而这种赶尽杀绝的态度下,那些年轻缺乏斗争经验的激进分子们大概率会选择铤而走险。
比起有数万军队驻守的维罗纳要塞,显然是那些“投靠”了奥地利的本地豪绅们都好杀。
而那些世家大族们之所以能屹立百年,甚至千年不倒,当然也不可能是酒囊饭袋。
于是乎双方便开始了血腥的“互撕”,这让那些底层的激进分子和当地的高层结下了血仇。
不过也不可能每一个家族都有自保的能力,那些弱小的家族便只能寻求帝国政府的庇护。
这便回到了奥地利帝国最擅长的领域,收编那些弱小的家族让其充当自己的眼线和排头兵。
对那些有势力的家族进行监视和那些维也纳派来的官员们一起限制其势力的继续发展,然后找出其中容易控制的给予支持,缓慢地进行改造。
实际上奥地利帝国的内外部环境也不允许弗兰茨有大动作,毕竟就像是一位病入膏肓的病人,可能一剂猛药下去人就没了,所以弗兰茨才会采用这种替代方案。

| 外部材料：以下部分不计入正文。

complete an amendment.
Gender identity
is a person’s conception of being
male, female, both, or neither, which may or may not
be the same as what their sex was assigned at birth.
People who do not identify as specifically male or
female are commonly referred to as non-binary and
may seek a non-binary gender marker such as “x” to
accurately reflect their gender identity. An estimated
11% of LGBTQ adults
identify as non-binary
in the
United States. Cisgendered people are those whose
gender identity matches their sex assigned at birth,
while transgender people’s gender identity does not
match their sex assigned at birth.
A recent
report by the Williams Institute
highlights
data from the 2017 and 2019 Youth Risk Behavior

夜晚,米兰城的大街上闪烁着点点灯火,只有道路尽头的一家小酒馆内还灯火通明。
酒馆门前挂着一块褪色的木板,上面写着“西西里人之家”的字样。
一辆漆黑如墨的马车停了下来,从上面走下来了与这幅画面格格不入的人。
三男、两女推门而入,酒馆内充满了呛人的烟雾、酒臭、汗臭,以及各种吵闹的声音。
为首的男人皱了皱眉头,而走在中间的漂亮女人却毫不在意。这一行人很快就成了全场瞩目的焦点,有一个醉鬼更是调戏了一下走在最后迈着小碎步的女孩。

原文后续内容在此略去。